Use the same table indicated in your later post to find the Z score, then insert into equation indicated.
rly think its 1?
To find the X value that separates the top 15% of the distribution from the rest, you can use the concept of z-scores.
A z-score represents the number of standard deviations a data point is from the mean. It can be calculated using the formula:
z = (X - μ) / σ
Where:
X is the data point
μ is the mean
σ is the standard deviation
In this case, you have M = 500 and SD = 100. Since the distribution is assumed to be normal, you can use the standard normal distribution table (also known as the z-table) to find the corresponding z-score for the top 15% of the distribution.
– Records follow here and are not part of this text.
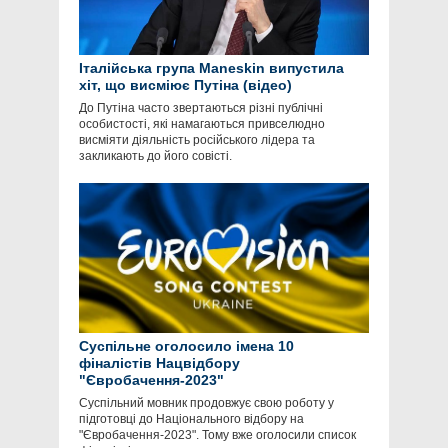
Італійська група Maneskin випустила
хіт, що висміює Путіна (відео)
До Путіна часто звертаються різні публічні
особистості, які намагаються привселюдно
висміяти діяльність російського лідера та
закликають до його совісті.
Суспільне оголосило імена 10
фіналістів Нацвідбору
"Євробачення-2023"
Суспільний мовник продовжує свою роботу у
підготовці до Національного відбору на
"Євробачення-2023". Тому вже оголосили список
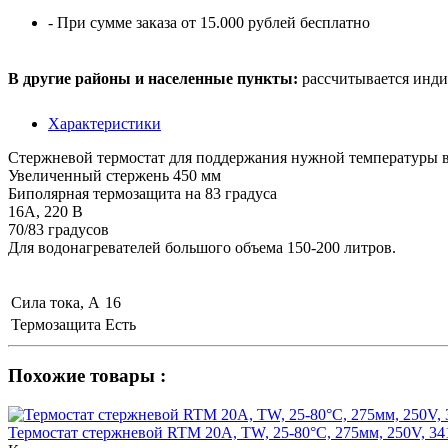
- При сумме заказа от 15.000 рублей бесплатно
В другие районы и населенные пункты:
рассчитывается инди
Характеристики
Стержневой термостат для поддержания нужной температуры в
Увеличенный стержень 450 мм
Биполярная термозащита на 83 градуса
16А, 220 В
70/83 градусов
Для водонагревателей большого объема 150-200 литров.
Сила тока, А
16
Термозащита
Есть
Похожие товары :
Термостат стержневой RTM 20A, TW, 25-80°С, 275мм, 250V, 3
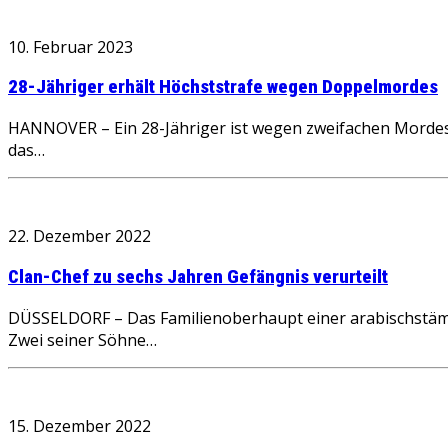
10. Februar 2023
28-Jähriger erhält Höchststrafe wegen Doppelmordes
HANNOVER – Ein 28-Jähriger ist wegen zweifachen Mordes an
das…
22. Dezember 2022
Clan-Chef zu sechs Jahren Gefängnis verurteilt
DÜSSELDORF – Das Familienoberhaupt einer arabischstämmi
Zwei seiner Söhne…
15. Dezember 2022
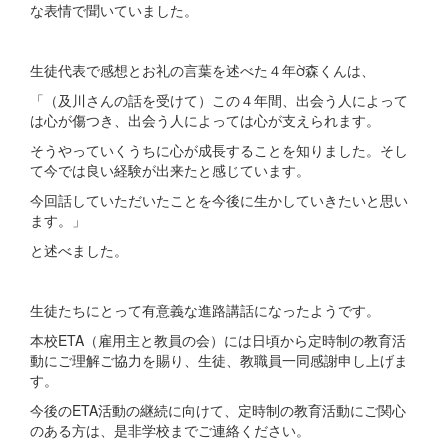
な表情で聞いていました。
生徒代表で感想とお礼の言葉を述べた４年森くんは、
「（及川さんの話を受けて）この４年間、出会う人によって
は心が傷つき、出会う人によっては心が支えられます。
そうやっていくうちに心が成長することを知りました。そし
て今では良い経験が出来たと感じています。
今回話していただいたことを今後に生かしていきたいと思い
ます。」
と述べました。
生徒たちにとって有意義な進路講話になったようです。
本校ETA（雇用主と教員の会）には日頃から定時制の教育活
動にご理解ご協力を賜り、生徒、教職員一同感謝申し上げま
す。
今後のETA活動の継続に向けて、定時制の教育活動にご関心
のある方は、是非学校までご連絡ください。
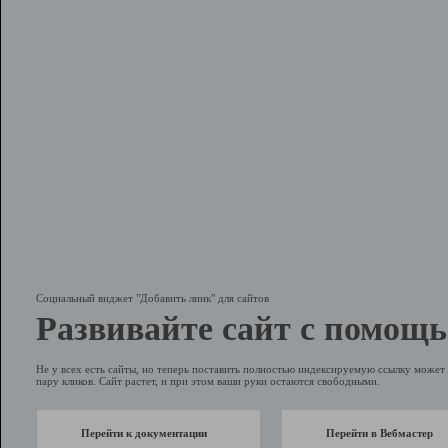
Социальный виджет "Добавить линк" для сайтов
Развивайте сайт с помощь
Не у всех есть сайты, но теперь поставить полностью индексируемую ссылку может 
пару кликов. Сайт растет, и при этом ваши руки остаются свободными.
Перейти к документации
Перейти в Вебмастер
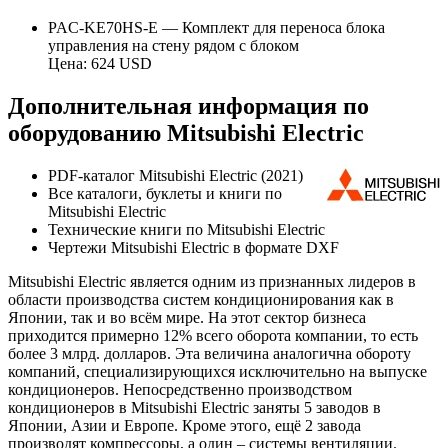
PAC-KE70HS-E — Комплект для переноса блока
управления на стену рядом с блоком
Цена: 624 USD
Дополнительная информация по
оборудованию Mitsubishi Electric
PDF-каталог Mitsubishi Electric (2021)
Все каталоги, буклеты и книги по
Mitsubishi Electric
Технические книги по Mitsubishi Electric
Чертежи Mitsubishi Electric в формате DXF
Mitsubishi Electric является одним из признанных лидеров в
области производства систем кондиционирования как в
Японии, так и во всём мире. На этот сектор бизнеса
приходится примерно 12% всего оборота компании, то есть
более 3 млрд. долларов. Эта величина аналогична обороту
компаний, специализирующихся исключительно на выпуске
кондиционеров. Непосредственно производством
кондиционеров в Mitsubishi Electric заняты 5 заводов в
Японии, Азии и Европе. Кроме этого, ещё 2 завода
производят компрессоры, а один – системы вентиляции.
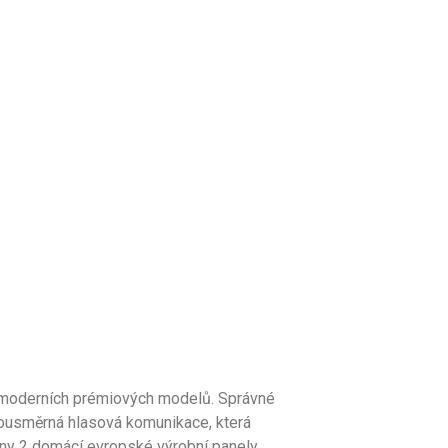
o moderních prémiových modelů. Správné
obousměrná hlasová komunikace, která
eny 2 domácí evropské výrobní panely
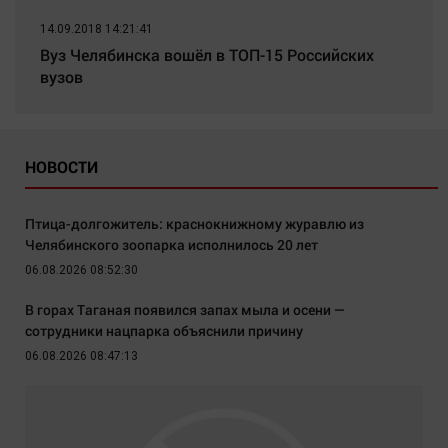
14.09.2018 14:21:41
Вуз Челябинска вошёл в ТОП-15 Российских
вузов
НОВОСТИ
Птица-долгожитель: краснокнижному журавлю из
Челябинского зоопарка исполнилось 20 лет
06.08.2026 08:52:30
В горах Таганая появился запах мыла и осени —
сотрудники нацпарка объяснили причину
06.08.2026 08:47:13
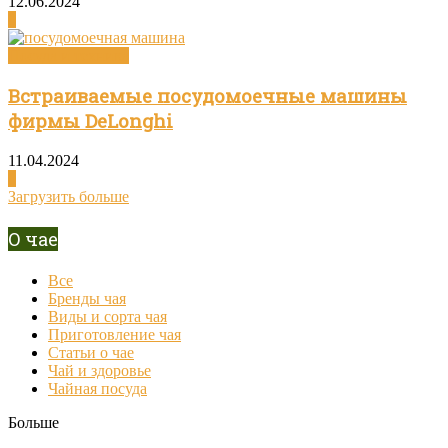
12.06.2024
0
Посуда и техника
Встраиваемые посудомоечные машины
фирмы DeLonghi
11.04.2024
0
Загрузить больше
О чае
Все
Бренды чая
Виды и сорта чая
Приготовление чая
Статьи о чае
Чай и здоровье
Чайная посуда
Больше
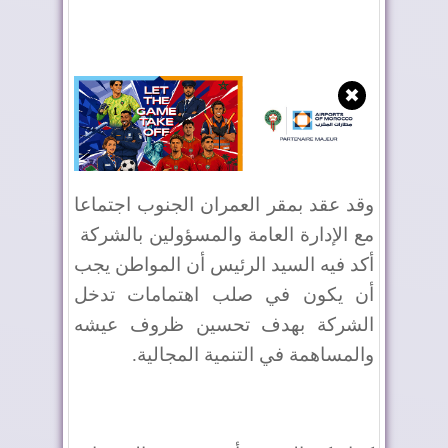
✖
وقد عقد بمقر العمران الجنوب اجتماعا
مع الإدارة العامة والمسؤولين بالشركة
أكد فيه السيد الرئيس أن المواطن يجب
أن يكون في صلب اهتمامات تدخل
الشركة بهدف تحسين ظروف عيشه
والمساهمة في التنمية المجالية
.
Since you want to find the X value that separates the top 15% of the distribution, the remaining 85% will lie below this X value. This corresponds to a z-score of 1.036 on the standard normal distribution table, as 0.85 is the closest value to 0.8508 (which represents the cumulative probability up to 1.036).
Now that you have the z-score, you can rearrange the z-score formula to solve for X:
X = z * σ + μ
Plugging in the values:
X = 1.036 * 100 + 500
Calculating this expression:
X ≈ 603.6
Therefore, the X value that separates the top 15% of the distribution from the rest is approximately 603.6.